Reconstructing developmental trajectories from micro-clusters
Upon the construction of a new dataset with micro-clusters, we sought to construct a developmental hierarchy based on gene expression. Given that a hematopoietic stem cell can differentiate into cells of all possible lineages, we used the minimum spanning tree (MST) algorithm for hierarchical reconstruction. An MST seeks to find a subgraph that will span all the vertices, in this case micro-clusters, of a connected graph with the minimum sum of edge lengths. It has been previously applied to several trajectory-finding methods such as Monocle and SPADE (Qiu et al., 2011; Trapnell et al., 2014).

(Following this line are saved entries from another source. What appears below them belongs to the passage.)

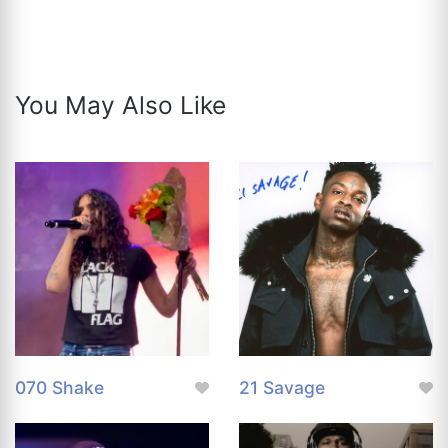
You May Also Like
070 Shake
21 Savage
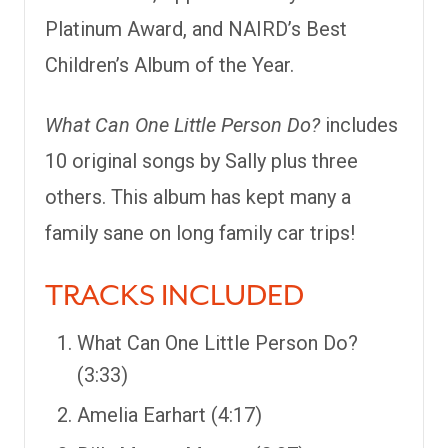
Platinum Award, and NAIRD’s Best
Children’s Album of the Year.
What Can One Little Person Do?
includes
10 original songs by Sally plus three
others. This album has kept many a
family sane on long family car trips!
TRACKS INCLUDED
What Can One Little Person Do?
(3:33)
Amelia Earhart (4:17)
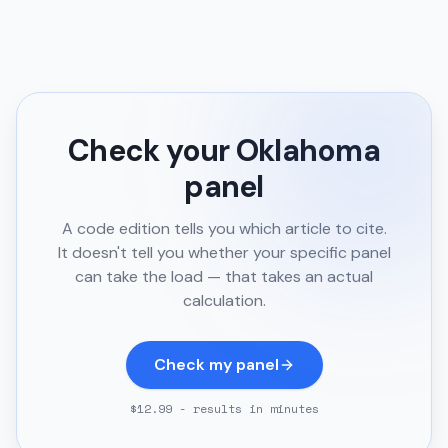
Check your
Oklahoma
panel
A code edition tells you which article to cite.
It doesn't tell you whether your specific panel
can take the load — that takes an actual
calculation.
Check my panel
$12.99 - results in minutes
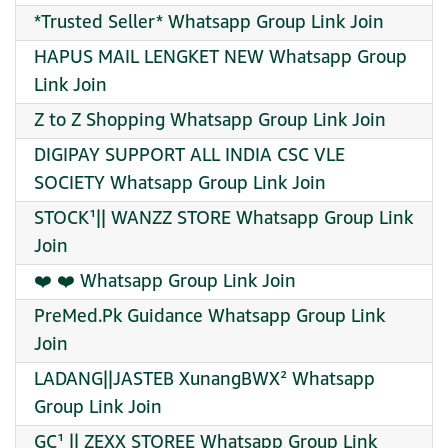
*Trusted Seller* Whatsapp Group Link Join
HAPUS MAIL LENGKET NEW Whatsapp Group
Link Join
Z to Z Shopping Whatsapp Group Link Join
DIGIPAY SUPPORT ALL INDIA CSC VLE
SOCIETY Whatsapp Group Link Join
STOCK¹|| WANZZ STORE Whatsapp Group Link
Join
❤️ ❤️ Whatsapp Group Link Join
PreMed.Pk Guidance Whatsapp Group Link
Join
LADANG||JASTEB XunangBWX² Whatsapp
Group Link Join
GC¹ || ZEXX STOREE Whatsapp Group Link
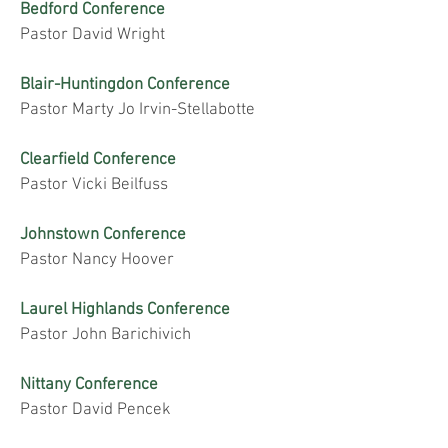
Bedford Conference
Pastor David Wright
Blair-Huntingdon Conference
Pastor Marty Jo Irvin-Stellabotte
Clearfield Conference
Pastor Vicki Beilfuss
Johnstown Conference
Pastor Nancy Hoover
Laurel Highlands Conference
Pastor John Barichivich
Nittany Conference
Pastor David Pencek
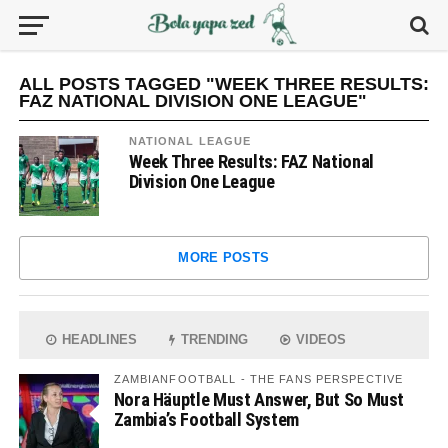
ALL POSTS TAGGED "WEEK THREE RESULTS:
FAZ NATIONAL DIVISION ONE LEAGUE"
NATIONAL LEAGUE
Week Three Results: FAZ National
Division One League
MORE POSTS
HEADLINES
TRENDING
VIDEOS
ZAMBIANFOOTBALL - THE FANS PERSPECTIVE
Nora Häuptle Must Answer, But So Must
Zambia’s Football System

Prior to MST construction, we pre-processed our micro-cluster dataset using the same variable gene selection, normalization, and cell-cycle regression strategy as with our original single cell dataset. We reduced the dimensionality of this 5,000 x 997 micro-cluster profile using diffusion maps, implemented in the diffusionMap R package (using one minus Pearson correlation as an initial distance metric for the diffusion map). We then constructed a distance matrix between micro-clusters, based on diffusion distance across 12 dimensions, although in practice we obtained very similar results even with as few as five dimensions. We chose an MST layout by computing t-Distributed Stochastic Neighbor Embedding (t-SNE), run on the same distance matrix that was used for MST construction. Notably, the t-SNE here is used only for visualization of the hierarchy. In Figure S2C, we present an alternative visualization of the MST hierarchy, with a modified layout based on multidimensional scaling (MDS), that allows for easy visualization of the tree structure.